Las cien mejores poesías (lí­ricas) de la lengua castellana

DON EULOGIO FLORENTINO SANZ

87. Epístola a Pedro

Quiero que sepas, aunque bien lo sabes,

Que a orillas del Spree (ya que del río

Se hace mención en circunstancias graves)

Mora un semi-alemán, muy señor mío,

Que entre los rudos témpanos del Norte

Recuerda la amistad y olvida el frío.

Lejos de mi Madrid, la villa y corte,

Ni de ella falto yo porque esté lejos,

Ni hay una piedra allí que no me importe;

Pues sueña con la patria, a los reflejos

De su distante sol, el desterrado,

Como con su niñez sueñan los viejos.

Ver quisiera un momento, y a tu lado,

Cuál por ese aire azul nuestra Cibeles

En carroza triunfal rompe hacia el Prado...

¿Ríes?... Juzga el volar cuando no vueles...

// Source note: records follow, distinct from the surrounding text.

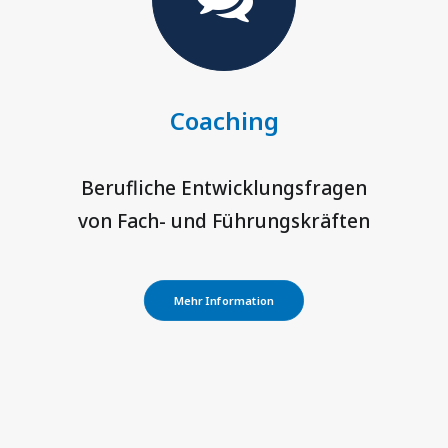
Coaching
Berufliche Entwicklungs­fragen
von Fach- und Führungskräften
Mehr Information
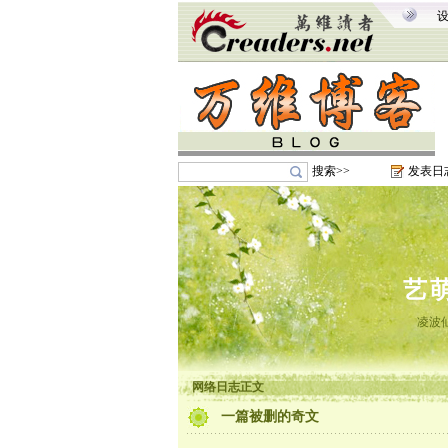
搜索>>
发表日
艺
凌波
网络日志正文
一篇被删的奇文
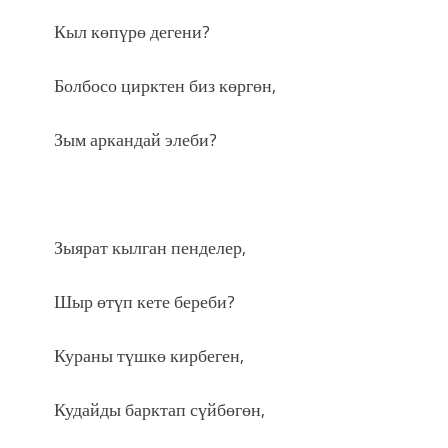
Кыл көпүрө дегени?
Болбосо цирктен биз көргөн,
Зым аркандай элеби?
Зыярат кылган пенделер,
Шыр өтүп кете береби?
Кураны түшкө кирбеген,
Кудайды барктап сүйбөгөн,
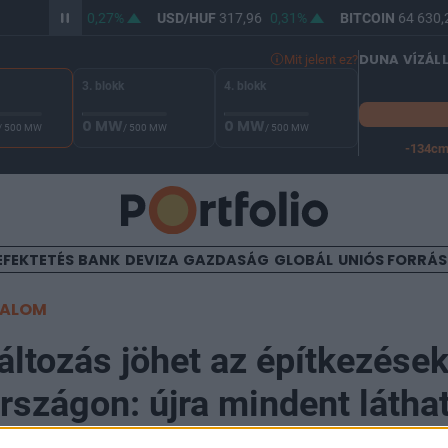
HUF
366,41
0,27%
USD/HUF
317,96
0,31%
BITCOIN
64 630,2
DUNA VÍZÁL
Mit jelent ez?
3. blokk
4. blokk
0 MW
0 MW
/ 500 MW
/ 500 MW
/ 500 MW
-134c
A Duna vízállása Paksnál -126 cm. A leállási küszöb -134 cm,
EFEKTETÉS
BANK
DEVIZA
GAZDASÁG
GLOBÁL
UNIÓS FORRÁ
TALOM
áltozás jöhet az építkezése
szágon: újra mindent láthat
g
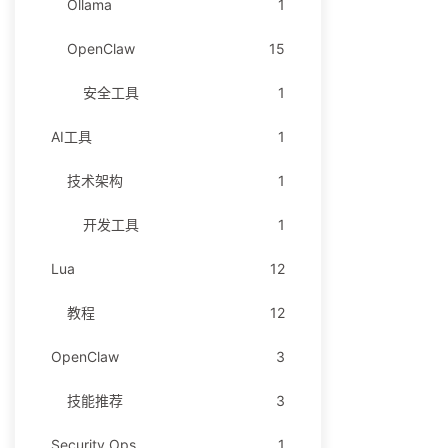
Ollama
1
OpenClaw
15
安全工具
1
AI工具
1
技术架构
1
开发工具
1
Lua
12
教程
12
OpenClaw
3
技能推荐
3
Security Ops
1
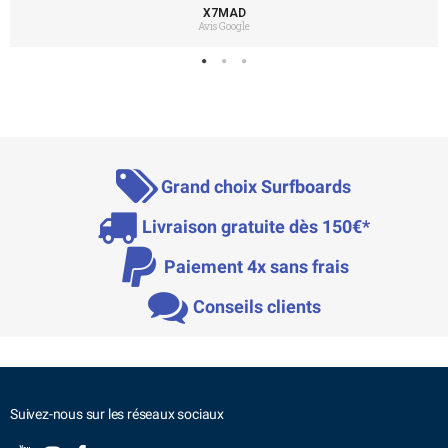
X7MAD
Avis Google
Grand choix Surfboards
Livraison gratuite dès 150€*
Paiement 4x sans frais
Conseils clients
Suivez-nous sur les réseaux sociaux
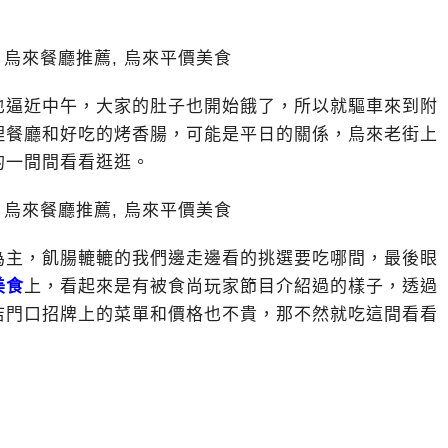
也逼近中午，大家的肚子也開始餓了，所以就驅車來到附
理餐廳和好吃的烤香腸，可能是平日的關係，烏來老街上
的一間間看看逛逛。
為主，飢腸轆轆的我們邊走邊看的挑選要吃哪間，最後眼
美食
上，看起來是有被食尚玩家節目介紹過的樣子，透過
店門口招牌上的菜單和價格也不貴，那不然就吃這間看看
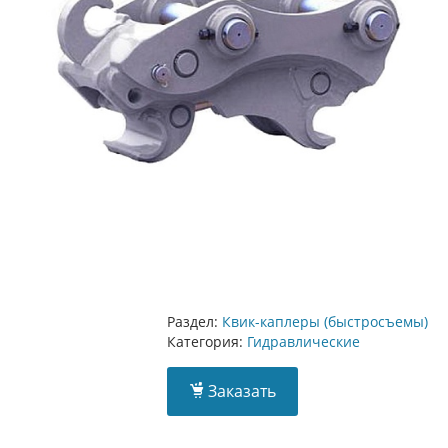
Раздел:
Квик-каплеры (быстросъемы)
Категория:
Гидравлические
Заказать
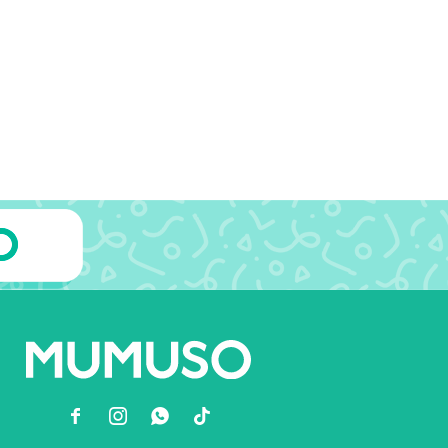



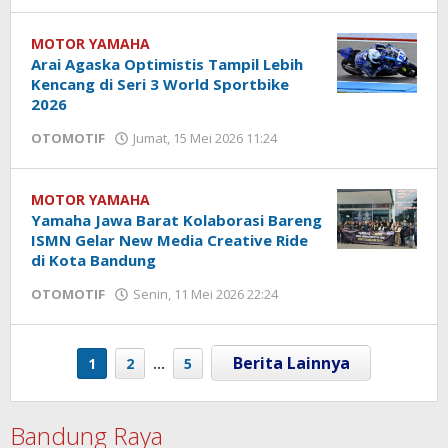
Hendra
Karunia
MOTOR YAMAHA
Arai Agaska Optimistis Tampil Lebih
Kencang di Seri 3 World Sportbike
2026
OTOMOTIF
Jumat, 15 Mei 2026 11:24
oleh
Hendra
Karunia
MOTOR YAMAHA
Yamaha Jawa Barat Kolaborasi Bareng
ISMN Gelar New Media Creative Ride
di Kota Bandung
OTOMOTIF
Senin, 11 Mei 2026 22:24
oleh
Hendra
Karunia
1
2
…
5
Bandung Raya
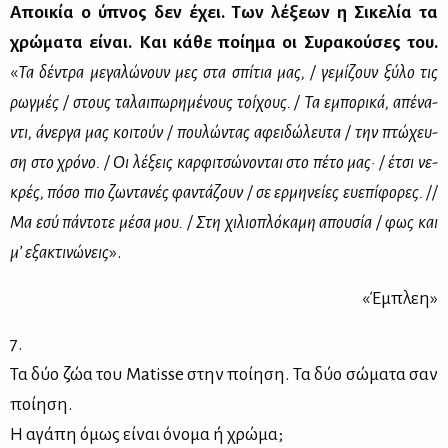
Αποι­κία ο ύπνος δεν έχει. Των λέ­ξε­ων η Σι­κε­λία τα
χρώ­μα­τα εί­ναι. Και κά­θε ποί­η­μα οι Συ­ρα­κού­σες του.
«
Τα δέ­ντρα με­γα­λώ­νουν μες στα σπί­τια μας, / γε­μί­ζουν ξύ­λο τις
ρωγ­μές / στους τα­λαι­πω­ρη­μέ­νους τοί­χους. / Τα εμπο­ρι­κά, απέ­να­
ντι, άνερ­γα μας κοι­τούν / που­λώ­ντας αφει­δώ­λευ­τα / την πτώ­χευ­
ση στο χρό­νο. / Οι λέ­ξεις καρ­φι­τσώ­νο­νται στο πέ­το μας· / έτσι νε­
κρές, πό­σο πιο ζω­ντα­νές φα­ντά­ζουν / σε ερ­μη­νεί­ες ευ­ε­πί­φο­ρες. //
Μα εσύ πά­ντο­τε μέ­σα μου. / Στη χι­λιο­πλό­κα­μη απου­σία / φως και
μ’ εξα­κτι­νώ­νεις
».
«Έμπλεη»
7.
Τα δύο ζώα του Matisse στην ποί­η­ση. Τα δύο σώ­μα­τα σαν
ποί­η­ση.
Η αγά­πη όμως εί­ναι όνο­μα ή χρώ­μα;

¡Átomo harás del mundo que poseas

Y mundo harás del átomo que anheles!

Al sentir coram vulgo no te creas...

Al pensar coram vulgo, no te olvides

De compulsar a solas tus ideas.

Como dejes la España en que resides,

Donde quiera que estés, ya echarás menos

Esa patria de Dolfos y de Cides;

Que obeliscos y pórticos ajenos

Nunca valdrán los patrios palomares

Con las memorias de la infancia llenos.

Por eso, aunque dan son a mis cantares

Elba, Danubio y Rin, yo los olvido

Recordando a mi pobre Manzanares.

¡Allí mi juventud!... ¡ay! ¿quién no ha oído

Desde cualquier región, ecos de aquella

Donde niñez y juventud han sido?

Hoy mi vida de ayer, pálida o bella,

Múltiple se repite en mis memorias,

Como en lágrimas mil única estrella...

Que quedan en el alma las historias

De dolor o placer, y allí se hacinan,

Del fundido metal muertas escorias.

Y, aunque ya no calientan ni iluminan,

Si al soplo de un suspiro se estremecen,

¡Aún consuelan el alma!... ¡o la asesinan!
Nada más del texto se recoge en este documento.